Autonomous Relay Agent for Generation Of Ranked Networks (ARAGORN) is an autonomous relay agent supported by the ranking-agent team. Aragorn operates in a federated knowledge environment and queries all known Knowledge Providers (KPs) found in the SmartAPI registry.

Aragorn processes data using a collection of supporting services also managed by the ranking-agent team:

  • Strider - Responsible for federated querying of known KPs, normalizing identifiers using the Node Normalizer, and formating results.
  • Omnicorp - Responsible for annotating nodes and edges with literature co-occurence information to support ranking.
  • Aragorn Ranker - Responsible for ranking results using available meta-data information and an algorithm inspired by information flow.

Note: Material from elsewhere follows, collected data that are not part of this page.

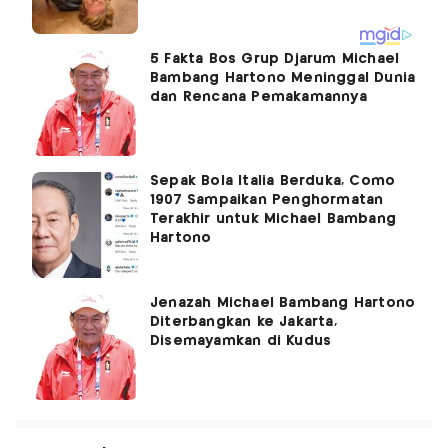
5 Fakta Bos Grup Djarum Michael
Bambang Hartono Meninggal Dunia
dan Rencana Pemakamannya
Sepak Bola Italia Berduka, Como
1907 Sampaikan Penghormatan
Terakhir untuk Michael Bambang
Hartono
Jenazah Michael Bambang Hartono
Diterbangkan ke Jakarta,
Disemayamkan di Kudus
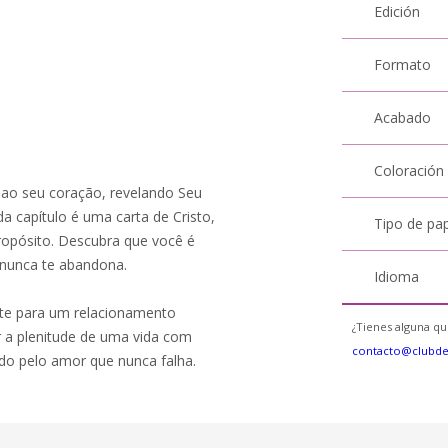
Edición
Formato
Acabado
Coloración
e ao seu coração, revelando Seu
a capítulo é uma carta de Cristo,
Tipo de pa
ropósito. Descubra que você é
nunca te abandona.
Idioma
vite para um relacionamento
¿Tienes alguna qu
er a plenitude de uma vida com
contacto@clubd
ado pelo amor que nunca falha.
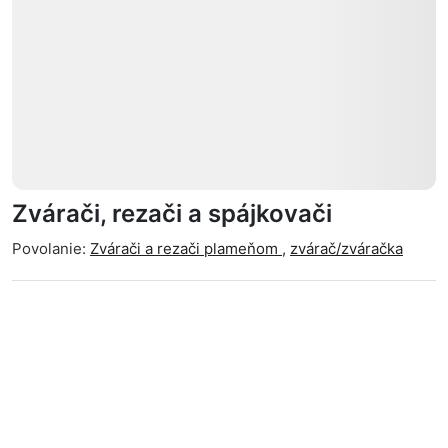
Zvárači, rezači a spájkovači
Povolanie:
Zvárači a rezači plameňom
,
zvárač/zváračka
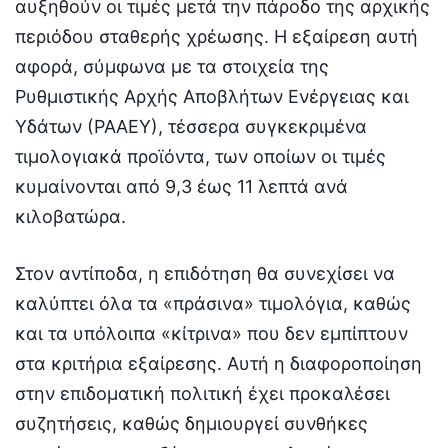
αυξηθούν οι τιμές μετά την πάροδο της αρχικής
περιόδου σταθερής χρέωσης. Η εξαίρεση αυτή
αφορά, σύμφωνα με τα στοιχεία της
Ρυθμιστικής Αρχής Αποβλήτων Ενέργειας και
Υδάτων (ΡΑΑΕΥ), τέσσερα συγκεκριμένα
τιμολογιακά προϊόντα, των οποίων οι τιμές
κυμαίνονται από 9,3 έως 11 λεπτά ανά
κιλοβατώρα.
Στον αντίποδα, η επιδότηση θα συνεχίσει να
καλύπτει όλα τα «πράσινα» τιμολόγια, καθώς
και τα υπόλοιπα «κίτρινα» που δεν εμπίπτουν
στα κριτήρια εξαίρεσης. Αυτή η διαφοροποίηση
στην επιδοματική πολιτική έχει προκαλέσει
συζητήσεις, καθώς δημιουργεί συνθήκες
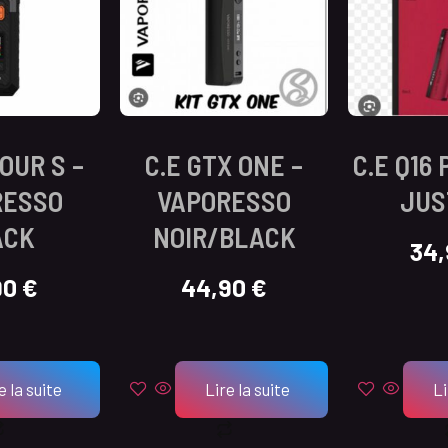
OUR S –
C.E GTX ONE –
C.E Q16 
RESSO
VAPORESSO
JUS
ACK
NOIR/BLACK
34
90
€
44,90
€
e la suite
Lire la suite
Li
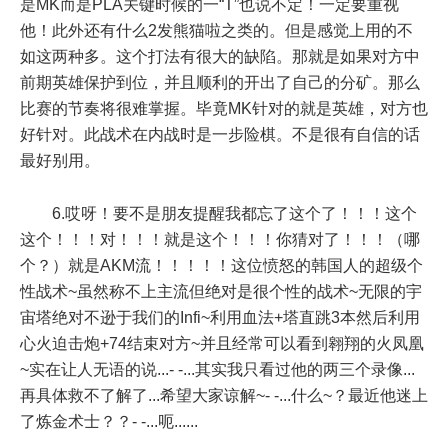
是MK而是PLA关键时候的一“T”也说不定！一定要重视
他！此外还有什么2发熊猫啦之类的。但是感觉上用的不
如这两种多。这个打法有很大的缺陷。那就是如果对方中
前期英雄保护到位，并且顺利的开出了自己的分矿。那么
比赛的节奏将很难掌握。毕竟MK针对的就是英雄，对方也
好针对。此战术在内战时是一步险棋。不是很有自信的话
最好别用。
6.哎呀！要不是朋友提醒我都忘了这个了！！！这个
这个！！！对！！！就是这个！！！你猜对了！！！（哪
个？）就是AKM流！！！！！这位愤怒的韩国人的超级个
性战术~虽然称不上主流但绝对是很个性的战术~无限的宇
宙塔绝对不逊于我们的Infi~利用血法+塔直跳3本然后利用
心火迫击炮+74结束对方~并且经常可以看到翱翔的火凤凰
~实在让人无语的说...- -...其实我只看过他的两三个录像...
再具体救不了解了...希望大家谅解~- -...什么~？最近他迷上
了炼金术士？？- -...呃......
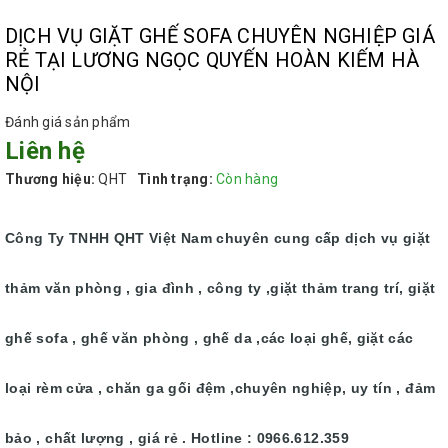
DỊCH VỤ GIẶT GHẾ SOFA CHUYÊN NGHIỆP GIÁ
RẺ TẠI LƯƠNG NGỌC QUYẾN HOÀN KIẾM HÀ
NỘI
Đánh giá sản phẩm
Liên hệ
Thương hiệu:
QHT
Tình trạng:
Còn hàng
Công Ty TNHH QHT Việt Nam chuyên cung cấp dịch vụ giặt
thảm văn phòng , gia đình , công ty ,giặt thảm trang trí, giặt
ghế sofa , ghế văn phòng , ghế da ,các loại ghế, giặt các
loại rèm cửa , chăn ga gối đệm ,chuyên nghiệp, uy tín , đảm
bảo , chất lượng , giá rẻ . Hotline : 0966.612.359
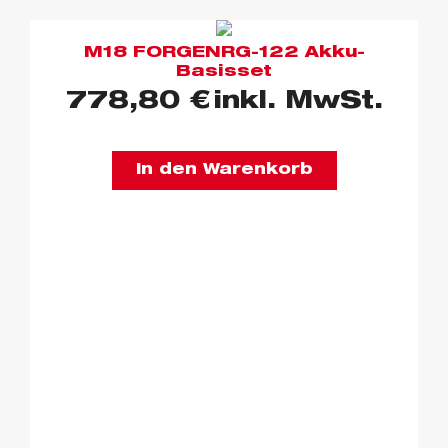
M18 FORGENRG-122 Akku-
Basisset
778,80
€
inkl. MwSt.
In den Warenkorb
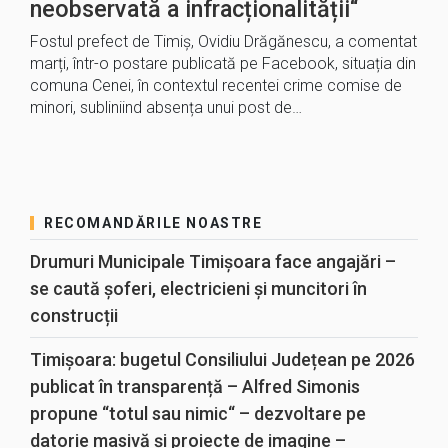
neobservată a infracționalității“
Fostul prefect de Timiș, Ovidiu Drăgănescu, a comentat
marți, într-o postare publicată pe Facebook, situația din
comuna Cenei, în contextul recentei crime comise de
minori, subliniind absența unui post de…
RECOMANDĂRILE NOASTRE
Drumuri Municipale Timișoara face angajări –
se caută șoferi, electricieni și muncitori în
construcții
Timișoara: bugetul Consiliului Județean pe 2026
publicat în transparență – Alfred Simonis
propune “totul sau nimic“ – dezvoltare pe
datorie masivă și proiecte de imagine –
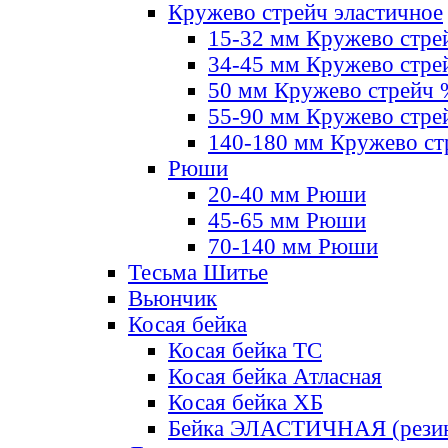
Кружево стрейч эластичное
15-32 мм Кружево стре
34-45 мм Кружево стре
50 мм Кружево стрейч
55-90 мм Кружево стре
140-180 мм Кружево ст
Рюши
20-40 мм Рюши
45-65 мм Рюши
70-140 мм Рюши
Тесьма Шитье
Вьюнчик
Косая бейка
Косая бейка ТС
Косая бейка Атласная
Косая бейка ХБ
Бейка ЭЛАСТИЧНАЯ (резин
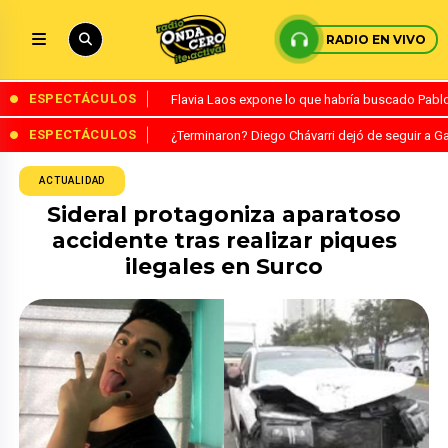
RADIO EN VIVO
ESPECTÁCULOS
Flavia Laos expone lo que habría buscado Pablo 
ESPECTÁCULOS
¿Terminaron? Diego Chávarri dejó de seguir a Ga
ACTUALIDAD
Sideral protagoniza aparatoso
accidente tras realizar piques
ilegales en Surco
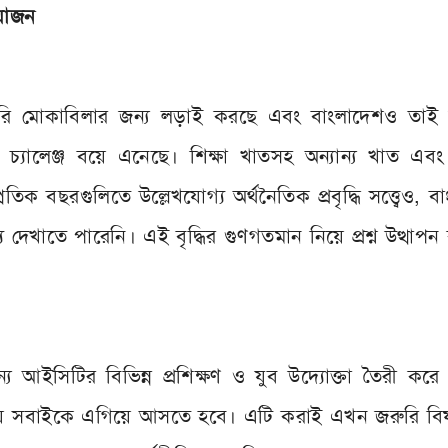
রয়োজন
মারি মোকাবিলার জন্য লড়াই করছে এবং বাংলাদেশও তাই
োর চ্যালেঞ্জ বয়ে এনেছে। শিক্ষা খাতসহ অন্যান্য খাত এব
ক বছরগুলিতে উল্লেখযোগ্য অর্থনৈতিক প্রবৃদ্ধি সত্ত্বেও, ব
েখাতে পারেনি। এই বৃদ্ধির গুণগতমান নিয়ে প্রশ্ন উত্থাপ
র জন্য আইসিটির বিভিন্ন প্রশিক্ষণ ও যুব উদ্যোক্তা তৈরী করে
 এগিয়ে সবাইকে এগিয়ে আসতে হবে। এটি করাই এখন জরুরি ব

In addition, Aragorn contains algorithms to orchestrate these services to support inferred edges, set-input queries, and path queries.

Inferred Edges

Aragorn uses a collections of rules learned using AMIE+ on the ROBOKOP graph to expand an inferred query edge into a collection of non-inferred queries. Each of these queries is then sent to Strider. Aragorn then merges the set of results and formats the results, before completing ranking.

Set-Input Queries

Set-Input queries are primarily handled in Strider, which calls KPs capable of responding to the queries.

Implementation

Aragorn is asynchronous with results from requests to supporting services returned via callback URLs. Redis is used to handle communication between worker threads to ensure that requests are available despite any difference from the initiating worker.

Ranking

The Aragorn ranking algorithm transforms a set of known attributes into measures between 0 and 1, and then uses these measures to model flow of information between sets of nodes. An algorithm is used to identify which nodes should be measured (probes) using the query graph connectivity and specificity. The ranking algorithm also transforms weights into the range of [0, 1] to normalize the score between any two prob nodes. The ranking algorithm operates on arbitrary graph shapes and does not directly penalize for path length, result graph structure or query structure. A full list of attributes and how they are transformed for ranking is available in the Aragron ranker source code.